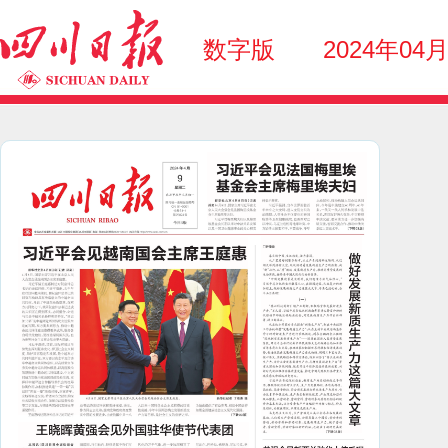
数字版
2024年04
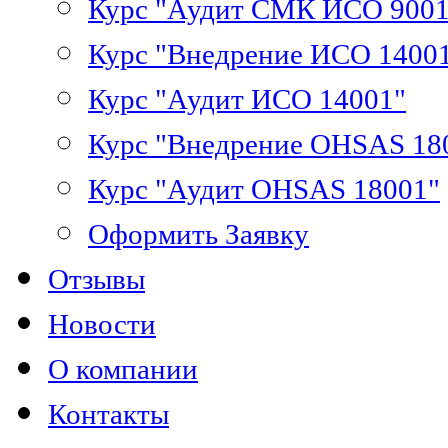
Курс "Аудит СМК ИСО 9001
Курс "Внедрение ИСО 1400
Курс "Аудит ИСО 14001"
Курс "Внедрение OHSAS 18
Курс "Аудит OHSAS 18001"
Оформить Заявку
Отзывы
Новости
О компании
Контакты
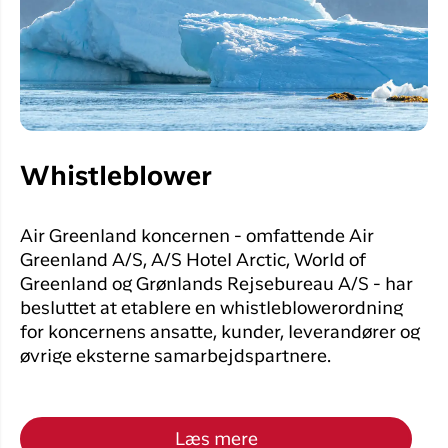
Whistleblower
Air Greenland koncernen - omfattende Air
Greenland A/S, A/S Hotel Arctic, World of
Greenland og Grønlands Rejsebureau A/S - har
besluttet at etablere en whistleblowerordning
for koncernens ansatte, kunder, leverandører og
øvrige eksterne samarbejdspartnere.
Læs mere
...
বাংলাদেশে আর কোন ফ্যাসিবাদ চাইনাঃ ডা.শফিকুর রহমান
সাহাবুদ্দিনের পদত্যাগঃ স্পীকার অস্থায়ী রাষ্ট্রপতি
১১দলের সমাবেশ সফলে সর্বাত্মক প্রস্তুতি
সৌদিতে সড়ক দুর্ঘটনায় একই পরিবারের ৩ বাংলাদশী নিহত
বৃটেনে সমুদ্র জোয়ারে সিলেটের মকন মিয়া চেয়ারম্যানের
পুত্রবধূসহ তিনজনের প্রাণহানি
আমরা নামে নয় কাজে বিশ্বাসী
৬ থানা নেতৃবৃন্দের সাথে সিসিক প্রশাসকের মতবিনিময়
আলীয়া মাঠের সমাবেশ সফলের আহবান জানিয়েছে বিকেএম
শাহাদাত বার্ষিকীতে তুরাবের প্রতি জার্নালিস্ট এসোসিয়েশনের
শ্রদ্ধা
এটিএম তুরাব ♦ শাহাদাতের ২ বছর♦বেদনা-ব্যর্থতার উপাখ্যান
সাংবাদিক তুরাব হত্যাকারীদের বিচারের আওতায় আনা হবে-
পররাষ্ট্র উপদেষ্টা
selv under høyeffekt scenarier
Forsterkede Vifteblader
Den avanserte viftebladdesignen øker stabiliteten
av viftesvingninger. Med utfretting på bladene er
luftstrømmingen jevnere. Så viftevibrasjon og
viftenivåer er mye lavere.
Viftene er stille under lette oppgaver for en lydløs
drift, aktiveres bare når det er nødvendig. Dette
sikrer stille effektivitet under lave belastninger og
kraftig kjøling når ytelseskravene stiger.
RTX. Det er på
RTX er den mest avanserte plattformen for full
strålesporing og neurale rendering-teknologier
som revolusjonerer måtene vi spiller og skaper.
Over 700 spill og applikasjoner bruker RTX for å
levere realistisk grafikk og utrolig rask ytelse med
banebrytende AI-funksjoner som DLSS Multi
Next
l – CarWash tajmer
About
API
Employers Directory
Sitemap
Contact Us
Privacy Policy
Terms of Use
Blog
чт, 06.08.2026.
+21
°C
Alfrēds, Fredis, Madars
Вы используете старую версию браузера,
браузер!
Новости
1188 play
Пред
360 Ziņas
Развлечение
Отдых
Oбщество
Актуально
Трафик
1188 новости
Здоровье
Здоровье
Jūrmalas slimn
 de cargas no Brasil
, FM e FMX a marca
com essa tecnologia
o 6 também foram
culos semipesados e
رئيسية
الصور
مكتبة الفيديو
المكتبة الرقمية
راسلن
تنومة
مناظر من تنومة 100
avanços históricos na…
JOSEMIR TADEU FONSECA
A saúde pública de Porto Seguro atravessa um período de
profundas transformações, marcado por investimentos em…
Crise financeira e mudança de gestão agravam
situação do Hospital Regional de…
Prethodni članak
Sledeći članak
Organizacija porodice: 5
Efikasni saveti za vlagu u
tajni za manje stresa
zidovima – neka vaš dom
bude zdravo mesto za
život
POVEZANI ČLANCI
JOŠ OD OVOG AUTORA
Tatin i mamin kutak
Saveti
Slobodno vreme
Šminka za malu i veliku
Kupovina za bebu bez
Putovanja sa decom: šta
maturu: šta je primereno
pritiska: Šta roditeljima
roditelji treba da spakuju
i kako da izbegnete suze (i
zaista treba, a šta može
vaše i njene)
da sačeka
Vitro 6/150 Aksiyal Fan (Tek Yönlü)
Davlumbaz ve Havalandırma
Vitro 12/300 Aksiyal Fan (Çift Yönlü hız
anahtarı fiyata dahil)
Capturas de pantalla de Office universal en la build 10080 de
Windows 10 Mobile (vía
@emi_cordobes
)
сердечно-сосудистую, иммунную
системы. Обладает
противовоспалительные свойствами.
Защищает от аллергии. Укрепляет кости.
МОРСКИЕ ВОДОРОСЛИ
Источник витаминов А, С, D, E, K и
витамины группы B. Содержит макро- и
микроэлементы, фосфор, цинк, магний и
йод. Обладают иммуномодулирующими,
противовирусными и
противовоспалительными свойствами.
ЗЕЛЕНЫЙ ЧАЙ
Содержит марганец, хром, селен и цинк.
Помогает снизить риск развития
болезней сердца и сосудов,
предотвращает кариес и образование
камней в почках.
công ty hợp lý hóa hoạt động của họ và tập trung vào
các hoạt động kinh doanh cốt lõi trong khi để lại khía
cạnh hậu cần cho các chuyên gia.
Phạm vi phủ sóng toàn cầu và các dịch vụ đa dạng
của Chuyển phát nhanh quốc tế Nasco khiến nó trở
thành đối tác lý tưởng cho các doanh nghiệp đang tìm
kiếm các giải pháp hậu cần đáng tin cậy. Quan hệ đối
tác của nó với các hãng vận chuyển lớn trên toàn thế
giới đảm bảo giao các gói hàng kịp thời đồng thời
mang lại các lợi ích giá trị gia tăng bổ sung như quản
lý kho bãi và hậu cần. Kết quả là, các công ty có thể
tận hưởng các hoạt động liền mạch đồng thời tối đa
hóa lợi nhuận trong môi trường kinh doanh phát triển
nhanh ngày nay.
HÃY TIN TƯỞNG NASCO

▶ _Task prompt_
Above are the records; from them, give again exactly the lines from the one containing "Crise financeira e mudança de gestão agravam" to the one containing "Putovanja sa decom: šta", both lines included, and nothing more.

▶ _Answer section_
Crise financeira e mudança de gestão agravam
situação do Hospital Regional de…
Prethodni članak
Sledeći članak
Organizacija porodice: 5
Efikasni saveti za vlagu u
tajni za manje stresa
zidovima – neka vaš dom
bude zdravo mesto za
život
POVEZANI ČLANCI
JOŠ OD OVOG AUTORA
Tatin i mamin kutak
Saveti
Slobodno vreme
Šminka za malu i veliku
Kupovina za bebu bez
Putovanja sa decom: šta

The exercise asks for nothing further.